Wednesday, July 21, 2010

The Man Who Cracked Corn and I Definitely Cared

Talk about a shot to the manhood. It really makes me sick...physically sick to my stomach. I mean What the fuck dude. I put so much time and effort in and there it is...my failure...staring me in the face...I can't begin to express how it feels. I don't lose. I should have known it was a lost cause...everyone said so from the start. That just fueled me to push harder. I can't handle it...I can't handle seeing this happen in front of me. I want to go into a coma and not wake up until its over and a new opening shows up. I have this fear that it is legit...that it is set in stone for the near future. How can I face my peers who expect so much of me? I face ridicule for failing at the most basic of our natures. I guess I'm no worse than them, but I hold myself to a better standard than this.

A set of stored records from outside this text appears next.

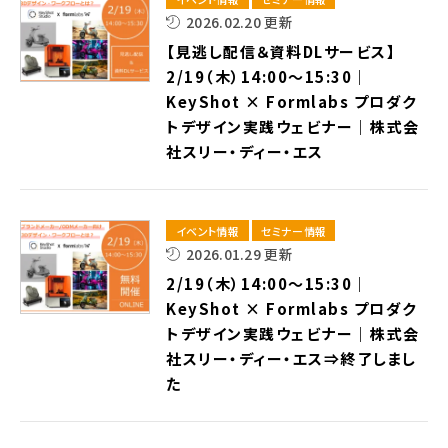
2026.02.20 更新
【見逃し配信＆資料DLサービス】
2/19（木）14:00～15:30｜
KeyShot × Formlabs プロダク
トデザイン実践ウェビナー｜株式会
社スリー・ディー・エス
イベント情報
セミナー情報
2026.01.29 更新
2/19（木）14:00～15:30｜
KeyShot × Formlabs プロダク
トデザイン実践ウェビナー｜株式会
社スリー・ディー・エス⇒終了しまし
た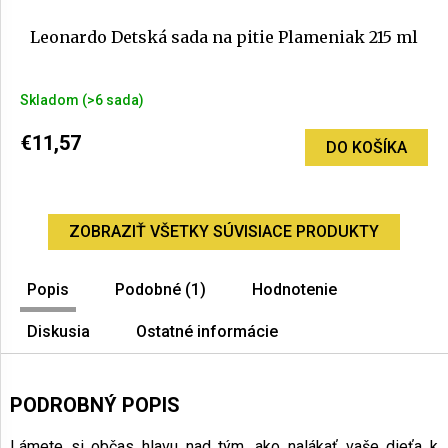
Leonardo Detská sada na pitie Plameniak 215 ml
Skladom
(>6 sada)
€11,57
DO KOŠÍKA
ZOBRAZIŤ VŠETKY SÚVISIACE PRODUKTY
Popis
Podobné (1)
Hodnotenie
Diskusia
Ostatné informácie
PODROBNÝ POPIS
Lámete si občas hlavu nad tým, ako nalákať vaše dieťa k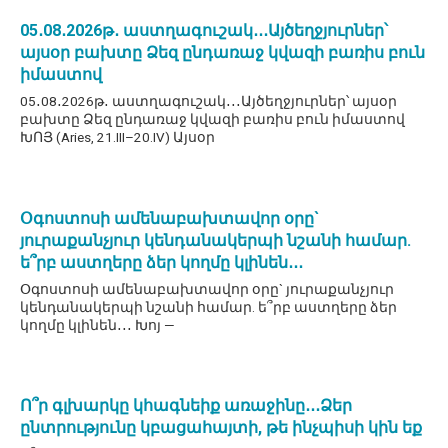
05․08․2026թ․ աստղագուշակ․․․Այծեղջյուրներ՝
այսօր բախտը Ձեզ ընդառաջ կվազի բառիս բուն
իմաստով
05․08․2026թ․ աստղագուշակ․․․Այծեղջյուրներ՝ այսօր
բախտը Ձեզ ընդառաջ կվազի բառիս բուն իմաստով
ԽՈՅ (Aries, 21.III–20.IV) Այսօր
Օգոստոսի ամենաբախտավոր օրը`
յուրաքանչյուր կենդանակերպի նշանի համար.
ե՞րբ աստղերը ձեր կողմը կլինեն․․․
Օգոստոսի ամենաբախտավոր օրը` յուրաքանչյուր
կենդանակերպի նշանի համար. ե՞րբ աստղերը ձեր
կողմը կլինեն․․․ Խոյ —
Ո՞ր գլխարկը կհագնեիք առաջինը․․․Ձեր
ընտրությունը կբացահայտի, թե ինչպիսի կին եք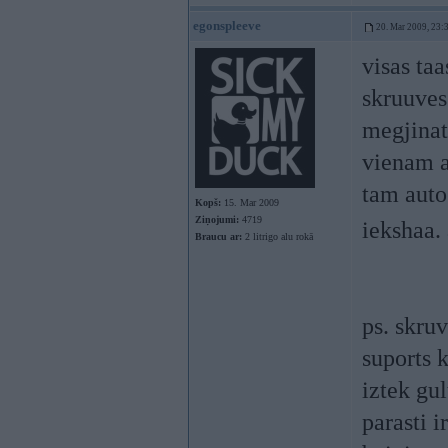
egonspleeve
20. Mar 2009, 23:
visas taa
skruuves
megjinat 
vienam a
tam auto 
Kopš:
15. Mar 2009
Ziņojumi:
4719
iekshaa.
Braucu ar:
2 litrigo alu rokā
ps. skruv
suports k
iztek gu
parasti i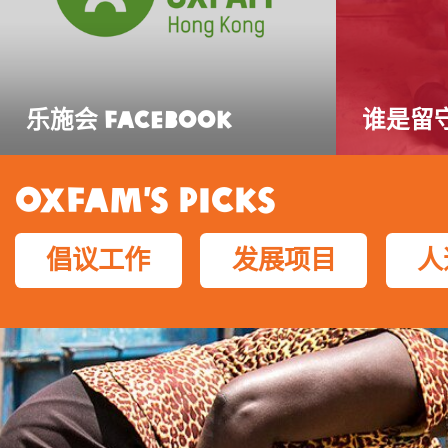
乐施会 Facebook
谁是留
Oxfam’s Picks
倡议工作
发展项目
人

I really hope this is just a terrible dream...and soon I'll wake up and it'll be normal.






Its for the best honestly. I have been strapped down in this deadbeat town, in this deadbeat house, with these deadbeat people for way too long...and it was my main reason for staying. I guess my friend was right when he said we should all get together before we're spread across the US.


I'm supposed to leave. I should have already gotten the ball rolling a while back, but I've been so tied to this one goal that it took top priority over everything. everything? everything. Nothing surpassed it. I have a dream of what I should do, I have a realistic vision of what I should do, and I have what certain people want me to do. The Second and Third can be combined and the First and Second can likely be combined. Enough of that.